CDC consultants now number at least 54, their monthly pay totaling some P1.2 million.
"Those whom I hired are all working consultants," Naguiat said, reacting to local newspaper reports lambasting him for allegedly violating Administrative Order 100 freezing the hiring of personnel by government offices and government-owned and controlled corporations (GOCCs).
CDC consultants receive monthly salaries ranging from P15,000 to P120,000. The highest paid include a consulting firm for the proposed Clark-Subic road, which gets P120,000 a month, and Stephen Lim, whom Naguiat described as the "No. 3 man" in the CDC, who receives P68,000 monthly.

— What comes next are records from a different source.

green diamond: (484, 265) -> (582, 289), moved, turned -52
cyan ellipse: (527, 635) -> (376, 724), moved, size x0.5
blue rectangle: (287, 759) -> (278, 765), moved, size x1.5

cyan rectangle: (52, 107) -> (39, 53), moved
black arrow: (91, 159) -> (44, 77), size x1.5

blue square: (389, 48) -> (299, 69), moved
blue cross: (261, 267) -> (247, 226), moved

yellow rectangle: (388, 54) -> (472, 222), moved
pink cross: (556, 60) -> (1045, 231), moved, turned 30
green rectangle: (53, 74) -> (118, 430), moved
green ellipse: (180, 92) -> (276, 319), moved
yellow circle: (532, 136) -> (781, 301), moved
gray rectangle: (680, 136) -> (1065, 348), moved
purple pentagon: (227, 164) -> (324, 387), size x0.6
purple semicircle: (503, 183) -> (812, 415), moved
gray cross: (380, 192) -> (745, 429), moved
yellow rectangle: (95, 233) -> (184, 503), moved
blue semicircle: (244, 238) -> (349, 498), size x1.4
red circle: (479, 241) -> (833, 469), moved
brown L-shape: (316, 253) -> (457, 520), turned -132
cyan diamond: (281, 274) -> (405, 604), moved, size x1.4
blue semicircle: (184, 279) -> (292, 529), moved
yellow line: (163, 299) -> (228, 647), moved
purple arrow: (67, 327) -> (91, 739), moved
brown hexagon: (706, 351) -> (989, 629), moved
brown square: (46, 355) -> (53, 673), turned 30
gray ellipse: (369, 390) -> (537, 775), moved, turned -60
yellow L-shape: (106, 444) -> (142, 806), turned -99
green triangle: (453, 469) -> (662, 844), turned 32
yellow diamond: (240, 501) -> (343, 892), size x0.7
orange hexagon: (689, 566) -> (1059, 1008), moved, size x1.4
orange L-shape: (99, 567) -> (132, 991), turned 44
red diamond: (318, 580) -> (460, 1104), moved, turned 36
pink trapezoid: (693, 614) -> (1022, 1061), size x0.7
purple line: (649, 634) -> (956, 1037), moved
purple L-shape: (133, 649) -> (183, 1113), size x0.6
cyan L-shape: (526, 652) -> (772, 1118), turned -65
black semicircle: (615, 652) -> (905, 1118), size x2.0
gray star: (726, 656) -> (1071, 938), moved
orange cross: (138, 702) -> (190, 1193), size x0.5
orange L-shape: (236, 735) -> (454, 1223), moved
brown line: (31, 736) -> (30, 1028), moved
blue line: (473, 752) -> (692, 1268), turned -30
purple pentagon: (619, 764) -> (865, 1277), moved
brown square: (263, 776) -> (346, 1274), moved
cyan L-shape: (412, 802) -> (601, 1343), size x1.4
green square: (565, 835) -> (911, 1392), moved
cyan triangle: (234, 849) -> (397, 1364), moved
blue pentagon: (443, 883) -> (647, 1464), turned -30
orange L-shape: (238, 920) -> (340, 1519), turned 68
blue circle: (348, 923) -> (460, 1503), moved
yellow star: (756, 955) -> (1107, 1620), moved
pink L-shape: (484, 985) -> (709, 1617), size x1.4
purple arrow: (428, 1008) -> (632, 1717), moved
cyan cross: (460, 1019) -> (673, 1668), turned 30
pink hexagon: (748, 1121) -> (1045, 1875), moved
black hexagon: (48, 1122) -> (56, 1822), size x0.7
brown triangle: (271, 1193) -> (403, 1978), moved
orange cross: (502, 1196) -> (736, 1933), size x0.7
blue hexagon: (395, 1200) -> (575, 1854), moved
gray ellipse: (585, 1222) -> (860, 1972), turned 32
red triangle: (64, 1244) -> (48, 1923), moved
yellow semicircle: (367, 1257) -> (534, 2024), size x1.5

But Naguiat blamed his predecessors for the big number of consultants. He claimed that only 40 percent of the consultants were hired during his term, while the rest were hired by either former CDC president Rufo Colayco or Romeo David.
Records, however, showed that Naguiat has hired no less than 30 of the 54 consultants since he assumed his post last February.
Naguiat said some of the consultants he hired were recommendees of former Pampanga governor Estelito Mendoza. At least two were recommended by Malacañang.
Lawyer Maliz Aragon of the Civil Service Commission (CSC) told The STAR that the AO 100 freezing the hiring of personnel in government offices and GOCCs was issued last December and took effect last January. But there were exemptions to the ban.
Diosdado Mendoza, newly appointed CDC board member, said Naguiat has the prerogative to appoint new consultants despite the hiring ban.
He said that at least one consultant, Lim, was appointed by President Estrada himself.
Mendoza, however, said he was not sure whether the hiring of the other consultants was covered by the administrative order.
When he took over the CDC, Naguiat said the state-run firm is expected to incur a budget deficit of P62.8 million this year. The Bases Conversion Development Authority (BCDA) junked CDC's proposal for a P280-million allocation from the sale of military baselands in Metro Manila, and gave the CDC only a P50-million budget for this year.